Data to use:
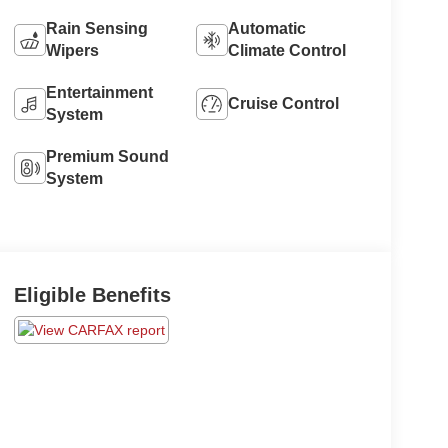
Rain Sensing
Automatic
Wipers
Climate Control
Entertainment
Cruise Control
System
Premium Sound
System
Eligible Benefits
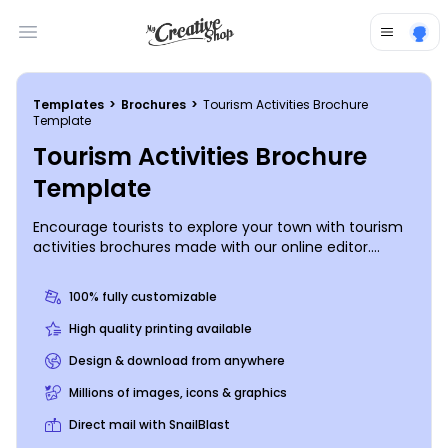
Open main menu
Templates
>
Brochures
>
Tourism Activities Brochure
Template
Tourism Activities Brochure
Template
Encourage tourists to explore your town with tourism
activities brochures made with our online editor.
Customize a bifold or trifold template with images of
your city, modify the color theme, and add interesting
100% fully customizable
text to encourage people to visit your area. Start
designing your brochure to promote tourism in your
High quality printing available
area today.
Design & download from anywhere
Millions of images, icons & graphics
Direct mail with SnailBlast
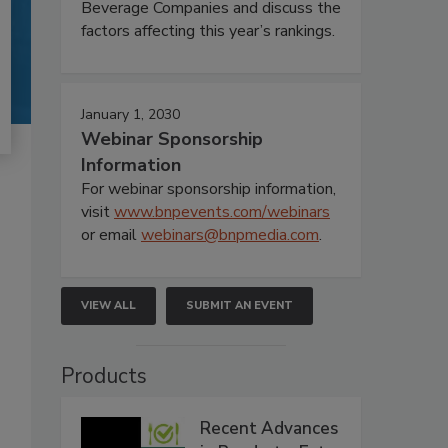
Beverage Companies and discuss the
factors affecting this year’s rankings.
January 1, 2030
Webinar Sponsorship
Information
For webinar sponsorship information,
visit
www.bnpevents.com/webinars
or email
webinars@bnpmedia.com
.
VIEW ALL
SUBMIT AN EVENT
Products
Recent Advances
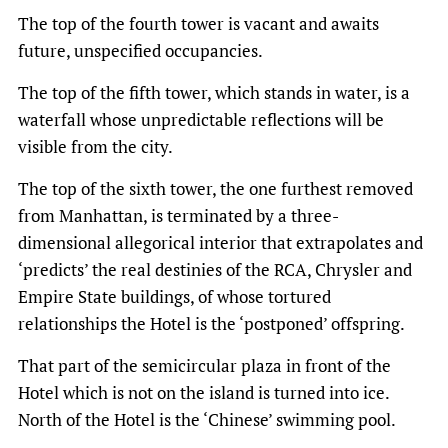
The top of the fourth tower is vacant and awaits
future, unspecified occupancies.
The top of the fifth tower, which stands in water, is a
waterfall whose unpredictable reflections will be
visible from the city.
The top of the sixth tower, the one furthest removed
from Manhattan, is terminated by a three-
dimensional allegorical interior that extrapolates and
‘predicts’ the real destinies of the RCA, Chrysler and
Empire State buildings, of whose tortured
relationships the Hotel is the ‘postponed’ offspring.
That part of the semicircular plaza in front of the
Hotel which is not on the island is turned into ice.
North of the Hotel is the ‘Chinese’ swimming pool.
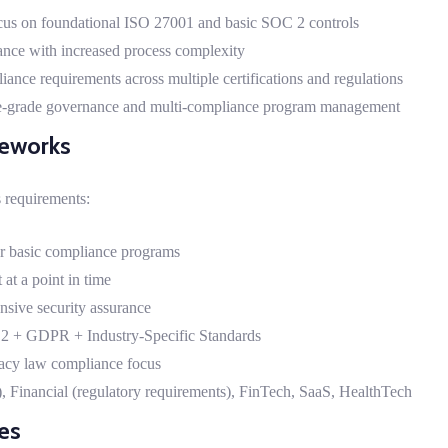
us on foundational ISO 27001 and basic SOC 2 controls
nce with increased process complexity
ce requirements across multiple certifications and regulations
e-grade governance and multi-compliance program management
meworks
 requirements:
for basic compliance programs
at a point in time
ensive security assurance
2 + GDPR + Industry-Specific Standards
cy law compliance focus
, Financial (regulatory requirements), FinTech, SaaS, HealthTech
ies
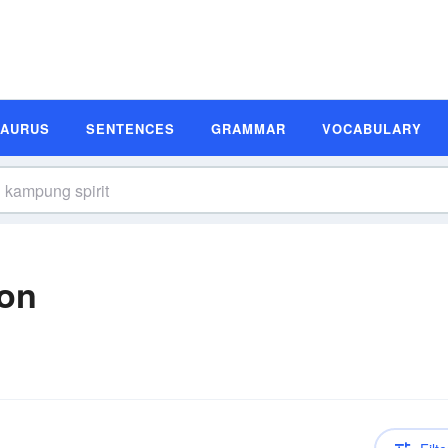
SAURUS
SENTENCES
GRAMMAR
VOCABULARY
ion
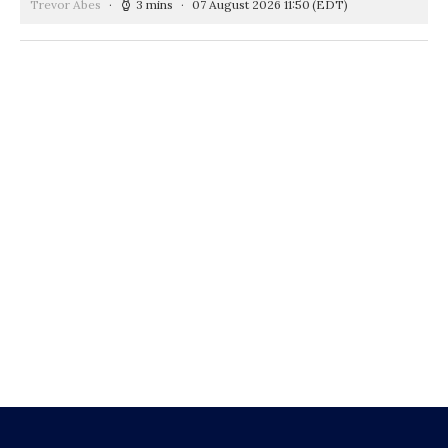
Trevor Abes
3 mins
07 August 2026 11:50
(EDT)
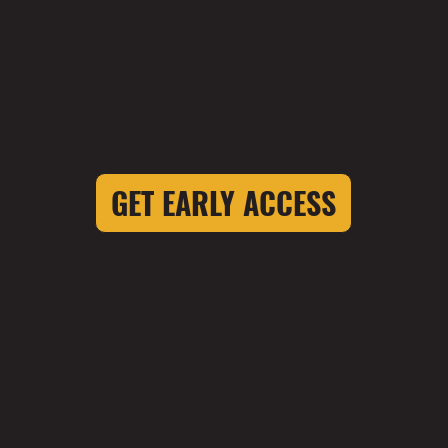
GET EARLY ACCESS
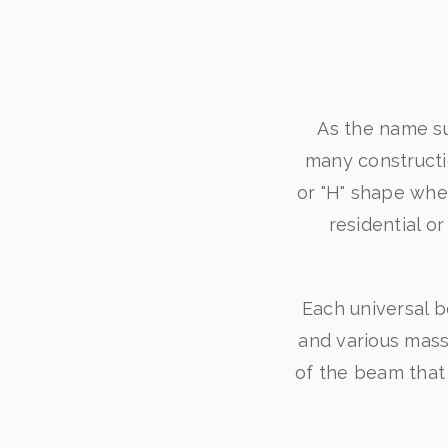
As the name su
many constructio
or "H" shape whe
residential o
Each universal b
and various mass
of the beam that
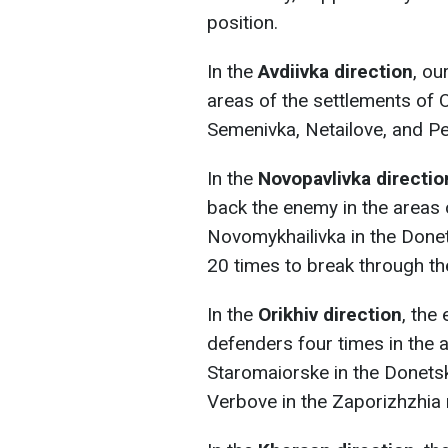
position.
In the
Avdiivka direction
, ou
areas of the settlements of 
Semenivka, Netailove, and Pe
In the
Novopavlivka directio
back the enemy in the areas 
Novomykhailivka in the Done
20 times to break through th
In the
Orikhiv
direction
, the
defenders four times in the 
Staromaiorske in the Donets
Verbove in the Zaporizhzhia 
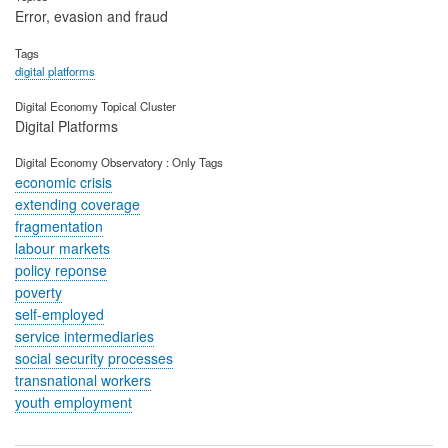
Error, evasion and fraud
Tags
digital platforms
Digital Economy Topical Cluster
Digital Platforms
Digital Economy Observatory : Only Tags
economic crisis
extending coverage
fragmentation
labour markets
policy reponse
poverty
self-employed
service intermediaries
social security processes
transnational workers
youth employment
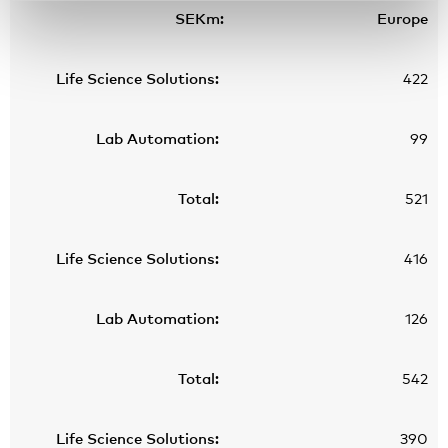
Europe
422
99
521
416
126
542
390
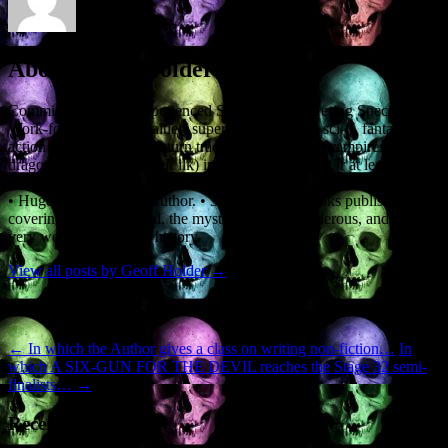
About Geoff Holder
Commissioned and Experienced Screenwriter, offering Specs and
Work-for-Hire. • Specialties: supernatural, horror, sci-fi, fantasy,
action thrillers. • I like to turn traditional monsters (vampires,
dragons, demons and their ilk) into the good guys. Or at least, the
not-quite-so-bad guys. • Alumnus of the ScreenwritingU Pro Series.
• Hugely experienced Author. • 36 non-fiction books published,
covering the paranormal, the mysterious, the murderous, and some
very weird and bloody history.
View all posts by Geoff Holder
→
Post navigation
←
In which the Author gives a class on writing non-fiction…
In
which A SIX-GUN FOR THE DEVIL reaches the Stage 32 semi-
finalists…
→
Recent Posts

Instructions for the task:
Search the records for the word "from" and return every line that holds it.

Expected output:
Design & download from anywhere
visible from the city.
from Manhattan, is terminated by a three-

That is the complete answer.